Things I did this past weekend:
1. Got a surprise root canal. As in the specialist immediately said, “Yeah, I would take care of that right now if I were you.” Surprise! The biggest surprise was learning that his father and mine were both stationed at the same base in Northern Italy at the same time – over thirty years ago. His sister and I were in the same grade. There were only two 2nd grade teachers at the school. That means there’s a 50/50 chance his sister and I were in the same classroom in 1983.

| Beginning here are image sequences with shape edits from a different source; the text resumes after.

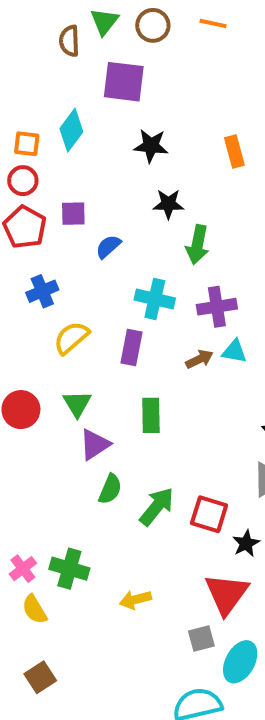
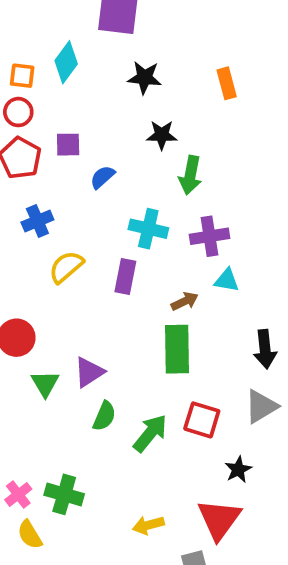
brown arrow: (199, 359) -> (185, 301), moved
green triangle: (77, 404) -> (45, 384), moved
green rectangle: (151, 415) -> (177, 349), moved, size x1.4
red square: (209, 514) -> (202, 420), moved
yellow arrow: (135, 600) -> (148, 525), moved

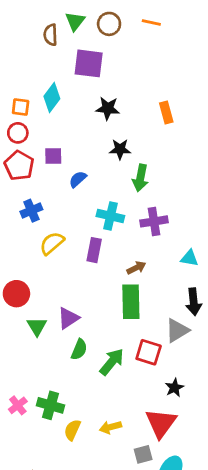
cyan triangle: (227, 280) -> (189, 258), moved
gray triangle: (261, 407) -> (177, 330), moved
yellow semicircle: (30, 535) -> (72, 430), moved, turned 55

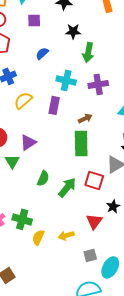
purple square: (53, 156) -> (34, 20), moved
purple triangle: (68, 318) -> (28, 142), moved
red triangle: (161, 423) -> (94, 221), moved, size x0.7

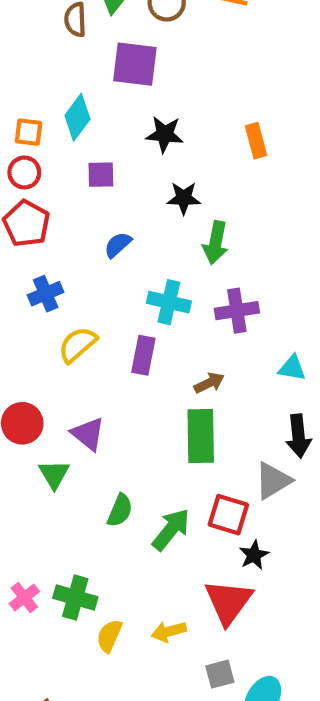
purple triangle: (28, 142) -> (88, 434), turned -48
black star: (113, 206) -> (254, 555), moved
red triangle: (94, 221) -> (228, 602), size x1.4

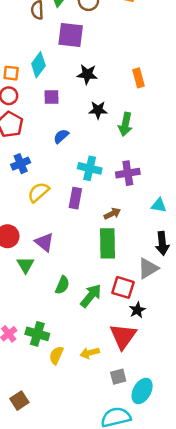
green arrow: (216, 243) -> (125, 124), moved

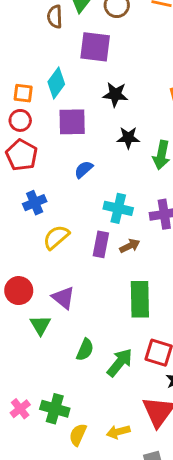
purple square: (52, 97) -> (72, 122), size x1.5
brown arrow: (112, 214) -> (130, 246), moved

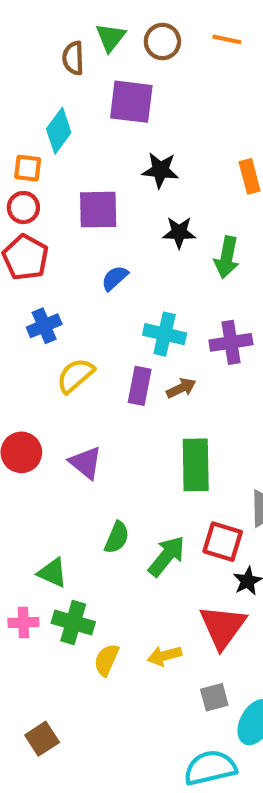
cyan diamond: (56, 83) -> (59, 131), moved
green triangle: (40, 325) -> (52, 573), moved, turned -35
pink cross: (20, 409) -> (23, 623), turned 36

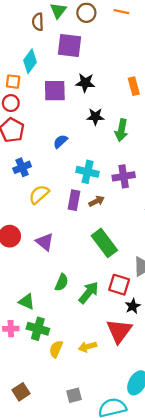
purple square: (98, 210) -> (55, 91), moved
green rectangle: (196, 465) -> (104, 243), turned -36
gray square: (214, 697) -> (74, 395), moved

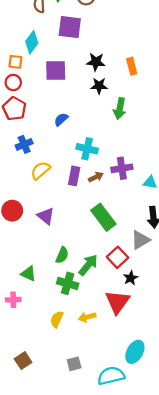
black star: (85, 83) -> (96, 62), moved
black star: (95, 117) -> (99, 86), moved
purple cross: (124, 176) -> (122, 168), moved
red square: (119, 285) -> (118, 257), turned 30
green cross: (38, 329) -> (68, 283), moved

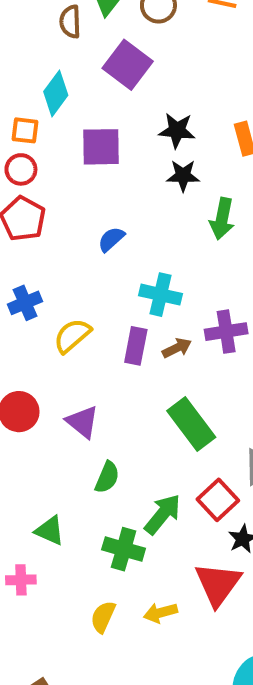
purple square: (70, 27) -> (128, 65), turned 30
blue cross: (24, 144) -> (25, 303), moved
green semicircle: (62, 255) -> (107, 477), moved

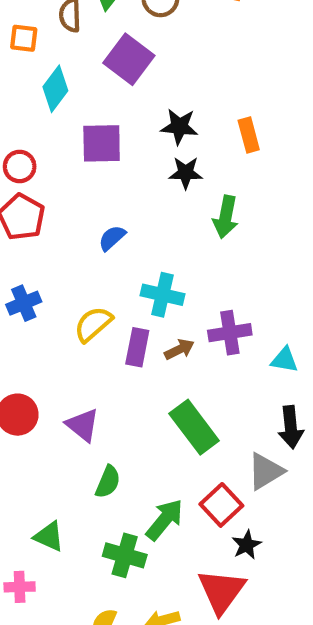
orange square: (25, 130) -> (24, 38), moved
yellow semicircle: (72, 336) -> (93, 324), moved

2. Immediately drove 3 hours to Southeastern Oklahoma to accompany my husband on an off-roading trip. Except I never actually went off-roading. My historiography professor suddenly decided to move up a fairly important assignment by three weeks, making this weekend not one of relaxation but a weekend of trying to snag bits and pieces of internet connection while in a BFE bed & breakfast-type house in the mountains. In the meantime, my professor continued to be argumentative regarding my research topic, insisting that I was making things too hard on myself, and wasting my precious laptop battery before finally agreeing that I should’ve stuck with my first topic. Oh, yes. I forgot to bring my laptop charger because I, ladies and gentlemen, am a freaking genius.
3. Rediscovered the joy of getting in a car and just driving until I find something interesting. I found three something-interestings.
- Clayton Lake State Park
- Choctaw Village and the Choctaw Nation Capitol Building & Museum (which, sadly, was closed)
- K-Kountry Kitchen II. Not I, but II! I have no idea where K-Kountry Kitchen I is, or if it even existed at one time.
These photos above show that fall is happening in Southeastern Oklahoma, and the area we visited is closer to Louisiana than it is to Oklahoma City. When we returned home to Oklahoma City only two days later, I was certain the colors had changed while we were gone. I appreciated it. Unfortunately, it looks like we might be getting ourselves some snow here in the next week.
This is not the confession.
Of course, the possibility of snow bothers me. It means things are turning cold. Very, very cold (our high on Wednesday will be 36 degrees). On our way back home from tiny Clayton, Oklahoma, we were listening to A Prairie Home Companion on NPR. Garrison Keillor was in Duluth, Minnesota, hosting the show with various musical guests and the very cool mayor of the city. Locals joked about the weather and Garrison sang songs about how skinny people would most certainly die in that kind of chilly environment.
Here’s the confession…
We almost moved to Minneapolis this year. Well, I say almost but we’ll never know how close we came. A job opportunity got us very excited (the kid was, surprisingly, not very excited). There were phone calls and interviews. There were online house hunts and neighborhood research. There was a scheduled visit to the city. A few days before that visit, though, I called it off. Something told me don’t do it. We discussed it as a family and decided we’d stay put.
Just a few minutes ago I saw this on my Facebook feed. The same winter storm is heading toward my childhood hometown of Marquette, Michigan. Meanwhile, in South Florida, they’re experiencing record cold temperatures in the mid- to high-60s.
Winter. What a fickle, fickle beast.
The hot tub is broken again but I have access to Vitamin D. And there is about an hour more of sunlight left in the day. That means I can enjoy fall for a little while longer before the cold weather moves in tonight and covers everything in frost. One meteorologist referred to this arctic front as a “bomb cyclone”. What happened to a simple arctic blast? Or the polar vortex? I’m totally convinced now that Oklahoma-based weather people just make this shit up.